[Start of Attachment]

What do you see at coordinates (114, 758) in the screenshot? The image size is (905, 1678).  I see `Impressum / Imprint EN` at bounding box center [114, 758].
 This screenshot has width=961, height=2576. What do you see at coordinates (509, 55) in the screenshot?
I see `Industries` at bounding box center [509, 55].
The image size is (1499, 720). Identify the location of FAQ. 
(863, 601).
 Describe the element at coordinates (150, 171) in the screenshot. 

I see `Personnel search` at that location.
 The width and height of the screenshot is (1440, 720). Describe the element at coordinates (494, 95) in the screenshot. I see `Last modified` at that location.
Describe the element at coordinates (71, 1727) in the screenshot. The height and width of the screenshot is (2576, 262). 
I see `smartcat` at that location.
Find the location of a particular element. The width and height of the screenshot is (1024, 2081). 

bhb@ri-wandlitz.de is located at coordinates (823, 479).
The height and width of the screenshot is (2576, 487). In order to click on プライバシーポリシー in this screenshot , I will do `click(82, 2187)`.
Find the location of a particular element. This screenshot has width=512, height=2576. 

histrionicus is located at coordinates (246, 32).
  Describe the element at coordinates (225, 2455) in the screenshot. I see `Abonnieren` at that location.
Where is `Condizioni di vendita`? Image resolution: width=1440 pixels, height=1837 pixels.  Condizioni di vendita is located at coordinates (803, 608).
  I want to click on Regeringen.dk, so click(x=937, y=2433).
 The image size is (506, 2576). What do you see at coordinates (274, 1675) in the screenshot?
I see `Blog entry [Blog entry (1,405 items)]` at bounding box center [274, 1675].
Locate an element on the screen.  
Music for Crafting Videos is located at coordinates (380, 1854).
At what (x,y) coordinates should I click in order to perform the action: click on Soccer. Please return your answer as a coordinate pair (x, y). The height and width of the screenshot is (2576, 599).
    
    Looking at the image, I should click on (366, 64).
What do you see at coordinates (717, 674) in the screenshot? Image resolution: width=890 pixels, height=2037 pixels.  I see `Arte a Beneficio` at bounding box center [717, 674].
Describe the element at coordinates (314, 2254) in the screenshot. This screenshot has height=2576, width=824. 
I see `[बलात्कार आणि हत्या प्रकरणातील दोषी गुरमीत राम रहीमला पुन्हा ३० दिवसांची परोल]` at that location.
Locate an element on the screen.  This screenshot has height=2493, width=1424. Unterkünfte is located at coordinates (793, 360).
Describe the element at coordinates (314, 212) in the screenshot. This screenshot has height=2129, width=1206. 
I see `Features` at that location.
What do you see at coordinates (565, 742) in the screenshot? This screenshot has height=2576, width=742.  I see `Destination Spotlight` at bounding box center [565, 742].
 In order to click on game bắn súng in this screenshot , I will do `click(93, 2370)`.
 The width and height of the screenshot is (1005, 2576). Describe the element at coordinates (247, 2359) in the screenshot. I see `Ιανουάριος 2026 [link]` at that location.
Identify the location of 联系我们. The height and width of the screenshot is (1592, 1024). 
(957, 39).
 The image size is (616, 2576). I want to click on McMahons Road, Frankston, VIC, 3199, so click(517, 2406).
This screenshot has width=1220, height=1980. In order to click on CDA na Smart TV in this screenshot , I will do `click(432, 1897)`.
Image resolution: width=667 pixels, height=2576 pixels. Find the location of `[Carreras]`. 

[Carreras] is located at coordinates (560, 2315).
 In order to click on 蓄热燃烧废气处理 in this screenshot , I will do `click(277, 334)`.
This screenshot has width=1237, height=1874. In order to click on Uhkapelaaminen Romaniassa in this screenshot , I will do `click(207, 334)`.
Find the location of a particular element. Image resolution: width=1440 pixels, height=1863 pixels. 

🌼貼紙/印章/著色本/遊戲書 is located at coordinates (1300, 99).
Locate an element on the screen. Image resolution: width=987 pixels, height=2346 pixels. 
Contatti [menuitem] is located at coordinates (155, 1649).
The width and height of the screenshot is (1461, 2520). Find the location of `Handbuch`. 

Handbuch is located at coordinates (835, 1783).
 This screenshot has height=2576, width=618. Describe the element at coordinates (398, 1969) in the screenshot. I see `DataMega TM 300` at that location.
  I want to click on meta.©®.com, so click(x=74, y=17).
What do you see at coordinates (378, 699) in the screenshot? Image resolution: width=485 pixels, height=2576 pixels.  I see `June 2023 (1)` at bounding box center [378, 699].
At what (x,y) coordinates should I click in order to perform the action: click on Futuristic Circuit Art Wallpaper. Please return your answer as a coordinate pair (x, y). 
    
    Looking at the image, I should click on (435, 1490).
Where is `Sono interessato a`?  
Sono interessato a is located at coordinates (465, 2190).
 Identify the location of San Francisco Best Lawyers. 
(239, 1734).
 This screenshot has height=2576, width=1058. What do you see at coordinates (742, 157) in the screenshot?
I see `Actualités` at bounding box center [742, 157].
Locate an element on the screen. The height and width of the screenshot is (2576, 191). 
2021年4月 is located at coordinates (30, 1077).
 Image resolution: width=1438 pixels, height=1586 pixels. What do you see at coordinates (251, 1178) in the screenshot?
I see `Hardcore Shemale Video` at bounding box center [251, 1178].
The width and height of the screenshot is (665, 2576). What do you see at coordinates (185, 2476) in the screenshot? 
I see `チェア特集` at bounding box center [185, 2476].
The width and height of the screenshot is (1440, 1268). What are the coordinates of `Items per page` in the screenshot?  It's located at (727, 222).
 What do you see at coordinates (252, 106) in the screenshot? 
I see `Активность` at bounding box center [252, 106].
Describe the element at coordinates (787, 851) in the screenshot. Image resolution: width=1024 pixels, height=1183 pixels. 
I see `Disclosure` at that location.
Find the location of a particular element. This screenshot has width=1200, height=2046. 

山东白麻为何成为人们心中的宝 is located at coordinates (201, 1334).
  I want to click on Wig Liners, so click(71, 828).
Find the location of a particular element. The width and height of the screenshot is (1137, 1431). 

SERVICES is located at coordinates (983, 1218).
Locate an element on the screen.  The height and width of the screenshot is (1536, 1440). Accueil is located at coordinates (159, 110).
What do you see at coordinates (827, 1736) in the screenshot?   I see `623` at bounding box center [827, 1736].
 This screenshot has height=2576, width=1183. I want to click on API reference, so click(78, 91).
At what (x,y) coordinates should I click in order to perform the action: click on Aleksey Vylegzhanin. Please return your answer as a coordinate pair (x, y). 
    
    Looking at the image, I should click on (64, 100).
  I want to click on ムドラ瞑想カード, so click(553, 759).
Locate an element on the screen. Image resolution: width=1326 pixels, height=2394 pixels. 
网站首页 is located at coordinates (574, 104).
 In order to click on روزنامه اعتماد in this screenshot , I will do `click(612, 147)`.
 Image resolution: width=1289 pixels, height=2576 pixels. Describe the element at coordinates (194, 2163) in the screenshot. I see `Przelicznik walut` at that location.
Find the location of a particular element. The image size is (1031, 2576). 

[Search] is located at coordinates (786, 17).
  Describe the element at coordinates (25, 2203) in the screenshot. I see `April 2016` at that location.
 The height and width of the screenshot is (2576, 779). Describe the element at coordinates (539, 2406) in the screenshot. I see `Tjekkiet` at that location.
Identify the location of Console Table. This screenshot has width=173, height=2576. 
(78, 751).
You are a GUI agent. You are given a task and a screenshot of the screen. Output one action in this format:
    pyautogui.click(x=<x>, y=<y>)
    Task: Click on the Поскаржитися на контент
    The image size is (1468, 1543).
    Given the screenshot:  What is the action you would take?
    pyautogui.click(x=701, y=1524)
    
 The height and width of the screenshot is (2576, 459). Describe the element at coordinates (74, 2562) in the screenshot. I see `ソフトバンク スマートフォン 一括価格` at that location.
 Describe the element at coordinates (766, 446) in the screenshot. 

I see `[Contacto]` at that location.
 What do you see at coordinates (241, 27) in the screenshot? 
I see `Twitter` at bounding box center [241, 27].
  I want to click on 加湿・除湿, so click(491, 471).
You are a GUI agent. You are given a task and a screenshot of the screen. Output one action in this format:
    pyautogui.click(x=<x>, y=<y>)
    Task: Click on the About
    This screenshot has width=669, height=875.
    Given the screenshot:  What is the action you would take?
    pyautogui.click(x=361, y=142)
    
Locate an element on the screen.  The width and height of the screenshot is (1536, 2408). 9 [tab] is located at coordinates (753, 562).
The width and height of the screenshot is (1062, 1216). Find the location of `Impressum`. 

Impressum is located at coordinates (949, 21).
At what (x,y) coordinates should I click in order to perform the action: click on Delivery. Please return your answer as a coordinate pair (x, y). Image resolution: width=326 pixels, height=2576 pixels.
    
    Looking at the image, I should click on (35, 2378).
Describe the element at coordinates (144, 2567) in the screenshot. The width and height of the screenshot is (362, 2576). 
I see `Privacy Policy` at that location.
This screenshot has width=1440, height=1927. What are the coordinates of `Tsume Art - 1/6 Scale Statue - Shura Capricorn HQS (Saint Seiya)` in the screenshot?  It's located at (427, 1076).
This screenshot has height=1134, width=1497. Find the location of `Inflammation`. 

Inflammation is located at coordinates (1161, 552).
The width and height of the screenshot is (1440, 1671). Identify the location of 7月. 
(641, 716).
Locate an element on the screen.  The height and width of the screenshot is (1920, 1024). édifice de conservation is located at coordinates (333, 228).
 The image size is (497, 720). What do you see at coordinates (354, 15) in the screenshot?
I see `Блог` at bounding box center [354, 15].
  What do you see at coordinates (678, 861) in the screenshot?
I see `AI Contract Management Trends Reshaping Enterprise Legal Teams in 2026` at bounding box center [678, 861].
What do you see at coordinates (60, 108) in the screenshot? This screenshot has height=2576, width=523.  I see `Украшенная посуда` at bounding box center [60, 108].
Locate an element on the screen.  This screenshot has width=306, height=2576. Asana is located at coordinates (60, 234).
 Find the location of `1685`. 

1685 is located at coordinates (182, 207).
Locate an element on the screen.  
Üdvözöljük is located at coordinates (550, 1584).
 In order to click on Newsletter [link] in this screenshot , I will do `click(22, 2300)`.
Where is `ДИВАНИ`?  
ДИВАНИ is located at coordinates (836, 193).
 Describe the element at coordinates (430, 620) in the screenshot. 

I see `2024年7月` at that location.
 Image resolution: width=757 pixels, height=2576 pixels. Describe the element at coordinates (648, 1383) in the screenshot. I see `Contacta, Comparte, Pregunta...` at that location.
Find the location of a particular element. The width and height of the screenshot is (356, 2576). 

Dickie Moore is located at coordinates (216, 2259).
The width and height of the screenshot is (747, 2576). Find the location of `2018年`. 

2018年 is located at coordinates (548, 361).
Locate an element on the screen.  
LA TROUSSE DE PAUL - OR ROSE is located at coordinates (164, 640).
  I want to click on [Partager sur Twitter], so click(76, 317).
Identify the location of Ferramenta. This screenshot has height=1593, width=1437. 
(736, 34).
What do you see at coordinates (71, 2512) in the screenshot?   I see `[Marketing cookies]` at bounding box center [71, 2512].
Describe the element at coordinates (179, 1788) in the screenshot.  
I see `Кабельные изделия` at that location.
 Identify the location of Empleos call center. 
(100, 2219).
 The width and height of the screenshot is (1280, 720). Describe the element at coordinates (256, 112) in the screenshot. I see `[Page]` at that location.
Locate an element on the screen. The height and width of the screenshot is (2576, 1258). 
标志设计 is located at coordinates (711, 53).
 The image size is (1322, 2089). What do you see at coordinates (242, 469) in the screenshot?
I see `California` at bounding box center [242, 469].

[End of Attachment]

**About this task**
The entries above hold the needed span. Transcribe exactly the lines from the one with "In order to click on 蓄热燃烧废气处理" to the one with "What do you see at coordinates (378, 699)", both included.

**Exercise result**
 In order to click on 蓄热燃烧废气处理 in this screenshot , I will do `click(277, 334)`.
This screenshot has width=1237, height=1874. In order to click on Uhkapelaaminen Romaniassa in this screenshot , I will do `click(207, 334)`.
Find the location of a particular element. Image resolution: width=1440 pixels, height=1863 pixels. 

🌼貼紙/印章/著色本/遊戲書 is located at coordinates (1300, 99).
Locate an element on the screen. Image resolution: width=987 pixels, height=2346 pixels. 
Contatti [menuitem] is located at coordinates (155, 1649).
The width and height of the screenshot is (1461, 2520). Find the location of `Handbuch`. 

Handbuch is located at coordinates (835, 1783).
 This screenshot has height=2576, width=618. Describe the element at coordinates (398, 1969) in the screenshot. I see `DataMega TM 300` at that location.
  I want to click on meta.©®.com, so click(x=74, y=17).
What do you see at coordinates (378, 699) in the screenshot? Image resolution: width=485 pixels, height=2576 pixels.  I see `June 2023 (1)` at bounding box center [378, 699].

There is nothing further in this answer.